» WORK ITEM
Please retype all of the records below word for word, leaving out any pictures.

====

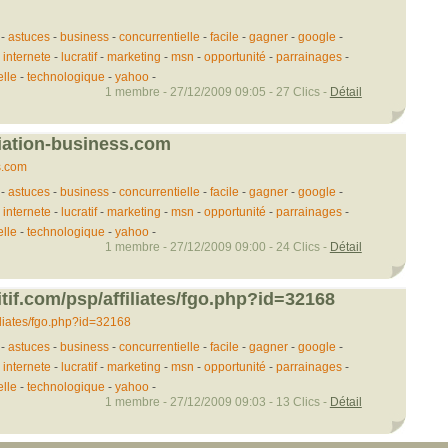
-
astuces
-
business
-
concurrentielle
-
facile
-
gagner
-
google
-
-
internete
-
lucratif
-
marketing
-
msn
-
opportunité
-
parrainages
-
elle
-
technologique
-
yahoo
-
1 membre - 27/12/2009 09:05 - 27 Clics -
Détail
liation-business.com
s.com
-
astuces
-
business
-
concurrentielle
-
facile
-
gagner
-
google
-
-
internete
-
lucratif
-
marketing
-
msn
-
opportunité
-
parrainages
-
elle
-
technologique
-
yahoo
-
1 membre - 27/12/2009 09:00 - 24 Clics -
Détail
itif.com/psp/affiliates/fgo.php?id=32168
filiates/fgo.php?id=32168
-
astuces
-
business
-
concurrentielle
-
facile
-
gagner
-
google
-
-
internete
-
lucratif
-
marketing
-
msn
-
opportunité
-
parrainages
-
elle
-
technologique
-
yahoo
-
1 membre - 27/12/2009 09:03 - 13 Clics -
Détail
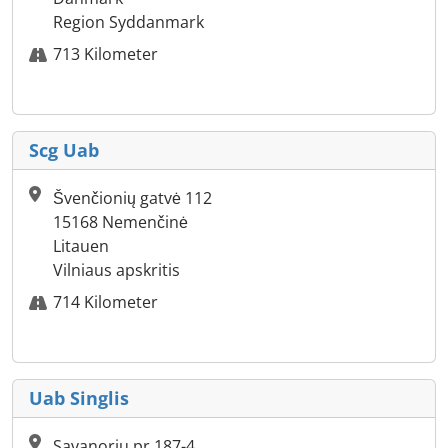
Region Syddanmark
713 Kilometer
Scg Uab
Švenčionių gatvė 112
15168 Nemenčinė
Litauen
Vilniaus apskritis
714 Kilometer
Uab Singlis
Savanoriu pr.187-4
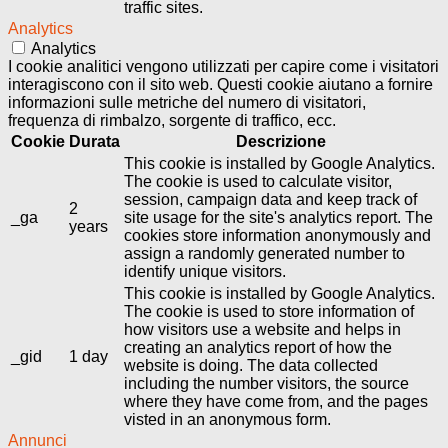
traffic sites.
Analytics
Analytics
I cookie analitici vengono utilizzati per capire come i visitatori
interagiscono con il sito web. Questi cookie aiutano a fornire
informazioni sulle metriche del numero di visitatori,
frequenza di rimbalzo, sorgente di traffico, ecc.
Cookie
Durata
Descrizione
This cookie is installed by Google Analytics.
The cookie is used to calculate visitor,
session, campaign data and keep track of
2
_ga
site usage for the site's analytics report. The
years
cookies store information anonymously and
assign a randomly generated number to
identify unique visitors.
This cookie is installed by Google Analytics.
The cookie is used to store information of
how visitors use a website and helps in
creating an analytics report of how the
_gid
1 day
website is doing. The data collected
including the number visitors, the source
where they have come from, and the pages
visted in an anonymous form.
Annunci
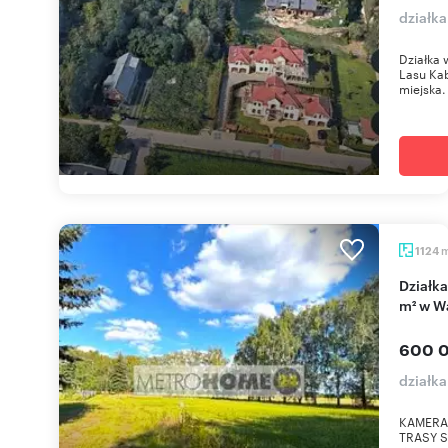
działk
Działka 
Lasu Kab
miejska. 
1124
Działka usługowa z funkcją mieszkaniową - 1124
m² w W
600 0
działk
KAMERA
TRASY S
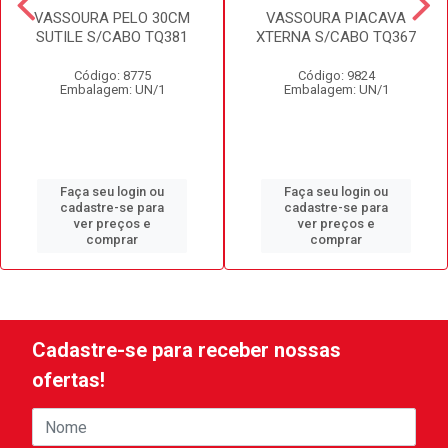
VASSOURA PELO 30CM
VASSOURA PIACAVA
SUTILE S/CABO TQ381
XTERNA S/CABO TQ367
Código: 8775
Código: 9824
Embalagem: UN/1
Embalagem: UN/1
Faça seu login ou
Faça seu login ou
cadastre-se para
cadastre-se para
ver preços e
ver preços e
comprar
comprar
Cadastre-se para receber nossas
ofertas!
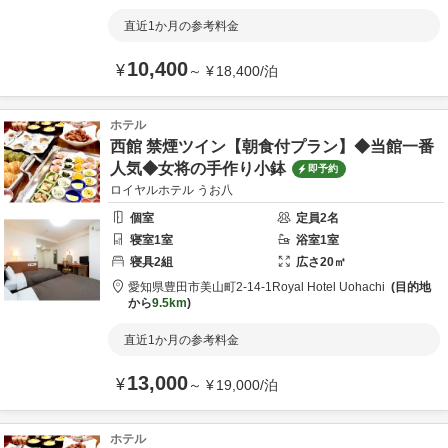
直近1か月の参考料金
10,400
¥
～
¥
18,400
/
泊
ホテル
西館 禁煙ツイン【朝食付プラン】◆当館一番
人気◆女将の手作り小鉢
即予約
ロイヤルホテル うお八
個室
定員
2
名
寝室
1
室
浴室
1
室
寝具
2
組
広さ
20
㎡
愛知県
豊田市
美山町2-14-1
Royal Hotel Uohachi
目的地
から
9.5km
直近1か月の参考料金
13,000
¥
～
¥
19,000
/
泊
ホテル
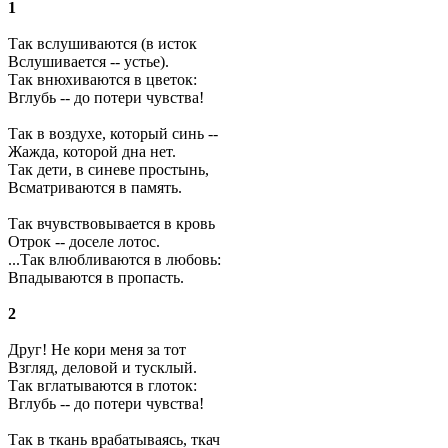
1
Так вслушиваются (в исток
Вслушивается -- устье).
Так внюхиваются в цветок:
Вглубь -- до потери чувства!
Так в воздухе, который синь --
Жажда, которой дна нет.
Так дети, в синеве простынь,
Всматриваются в память.
Так вчувствовывается в кровь
Отрок -- доселе лотос.
...Так влюбливаются в любовь:
Впадываются в пропасть.
2
Друг! Не кори меня за тот
Взгляд, деловой и тусклый.
Так вглатываются в глоток:
Вглубь -- до потери чувства!
Так в ткань врабатываясь, ткач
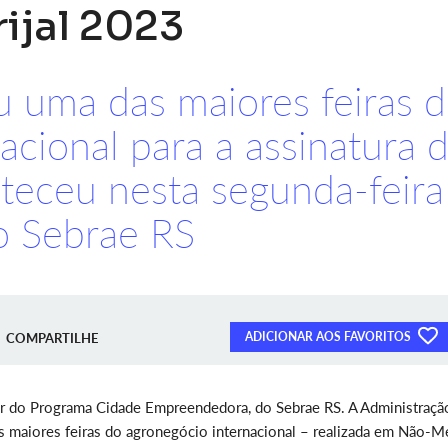
ijal 2023
u uma das maiores feiras 
acional para a assinatura 
teceu nesta segunda-feira
o Sebrae RS
ADICIONAR AOS FAVORITOS
COMPARTILHE
par do Programa Cidade Empreendedora, do Sebrae RS. A Administraçã
as maiores feiras do agronegócio internacional – realizada em Não-M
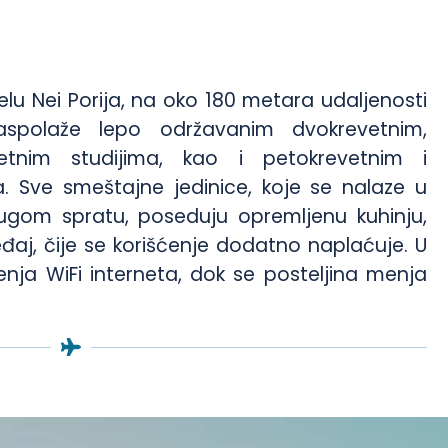
elu Nei Porija, na oko 180 metara udaljenosti
aspolaže lepo održavanim dvokrevetnim,
vetnim studijima, kao i petokrevetnim i
 Sve smeštajne jedinice, koje se nalaze u
rugom spratu, poseduju opremljenu kuhinju,
ređaj, čije se korišćenje dodatno naplaćuje. U
enja WiFi interneta, dok se posteljina menja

====

» EXERCISE RESPONSE
-
astuces
-
business
-
concurrentielle
-
facile
-
gagner
-
google
-
-
internete
-
lucratif
-
marketing
-
msn
-
opportunité
-
parrainages
-
elle
-
technologique
-
yahoo
-
1 membre - 27/12/2009 09:05 - 27 Clics -
Détail
liation-business.com
s.com
-
astuces
-
business
-
concurrentielle
-
facile
-
gagner
-
google
-
-
internete
-
lucratif
-
marketing
-
msn
-
opportunité
-
parrainages
-
elle
-
technologique
-
yahoo
-
1 membre - 27/12/2009 09:00 - 24 Clics -
Détail
itif.com/psp/affiliates/fgo.php?id=32168
filiates/fgo.php?id=32168
-
astuces
-
business
-
concurrentielle
-
facile
-
gagner
-
google
-
-
internete
-
lucratif
-
marketing
-
msn
-
opportunité
-
parrainages
-
elle
-
technologique
-
yahoo
-
1 membre - 27/12/2009 09:03 - 13 Clics -
Détail
Region Syddanmark
713 Kilometer
Scg Uab
Švenčionių gatvė 112
15168 Nemenčinė
Litauen
Vilniaus apskritis
714 Kilometer
Uab Singlis
Savanoriu pr.187-4
traffic sites.
Analytics
Analytics
I cookie analitici vengono utilizzati per capire come i visitatori
interagiscono con il sito web. Questi cookie aiutano a fornire
informazioni sulle metriche del numero di visitatori,
frequenza di rimbalzo, sorgente di traffico, ecc.
Cookie
Durata
Descrizione
This cookie is installed by Google Analytics.
The cookie is used to calculate visitor,
session, campaign data and keep track of
2
_ga
site usage for the site's analytics report. The
years
cookies store information anonymously and
assign a randomly generated number to
identify unique visitors.
This cookie is installed by Google Analytics.
The cookie is used to store information of
how visitors use a website and helps in
creating an analytics report of how the
_gid
1 day
website is doing. The data collected
including the number visitors, the source
where they have come from, and the pages
visted in an anonymous form.
Annunci
działk
Działka 
Lasu Kab
miejska. 
1124
Działka usługowa z funkcją mieszkaniową - 1124
m² w W
600 0
działk
KAMERA
TRASY S
VASSOURA PELO 30CM
VASSOURA PIACAVA
SUTILE S/CABO TQ381
XTERNA S/CABO TQ367
Código: 8775
Código: 9824
Embalagem: UN/1
Embalagem: UN/1
Faça seu login ou
Faça seu login ou
cadastre-se para
cadastre-se para
ver preços e
ver preços e
comprar
comprar
Cadastre-se para receber nossas
ofertas!
直近1か月の参考料金
10,400
¥
～
¥
18,400
/
泊
ホテル
西館 禁煙ツイン【朝食付プラン】◆当館一番
人気◆女将の手作り小鉢
即予約
ロイヤルホテル うお八
個室
定員
2
名
寝室
1
室
浴室
1
室
寝具
2
組
広さ
20
㎡
愛知県
豊田市
美山町2-14-1
Royal Hotel Uohachi
目的地
から
9.5km
直近1か月の参考料金
13,000
¥
～
¥
19,000
/
泊
ホテル
1
Так вслушиваются (в исток
Вслушивается -- устье).
Так внюхиваются в цветок:
Вглубь -- до потери чувства!
Так в воздухе, который синь --
Жажда, которой дна нет.
Так дети, в синеве простынь,
Всматриваются в память.
Так вчувствовывается в кровь
Отрок -- доселе лотос.
...Так влюбливаются в любовь:
Впадываются в пропасть.
2
Друг! Не кори меня за тот
Взгляд, деловой и тусклый.
Так вглатываются в глоток:
Вглубь -- до потери чувства!
Так в ткань врабатываясь, ткач
ijal 2023
u uma das maiores feiras 
acional para a assinatura 
teceu nesta segunda-feira
o Sebrae RS
ADICIONAR AOS FAVORITOS
COMPARTILHE
par do Programa Cidade Empreendedora, do Sebrae RS. A Administraçã
as maiores feiras do agronegócio internacional – realizada em Não-M
elu Nei Porija, na oko 180 metara udaljenosti
aspolaže lepo održavanim dvokrevetnim,
vetnim studijima, kao i petokrevetnim i
 Sve smeštajne jedinice, koje se nalaze u
rugom spratu, poseduju opremljenu kuhinju,
ređaj, čije se korišćenje dodatno naplaćuje. U
enja WiFi interneta, dok se posteljina menja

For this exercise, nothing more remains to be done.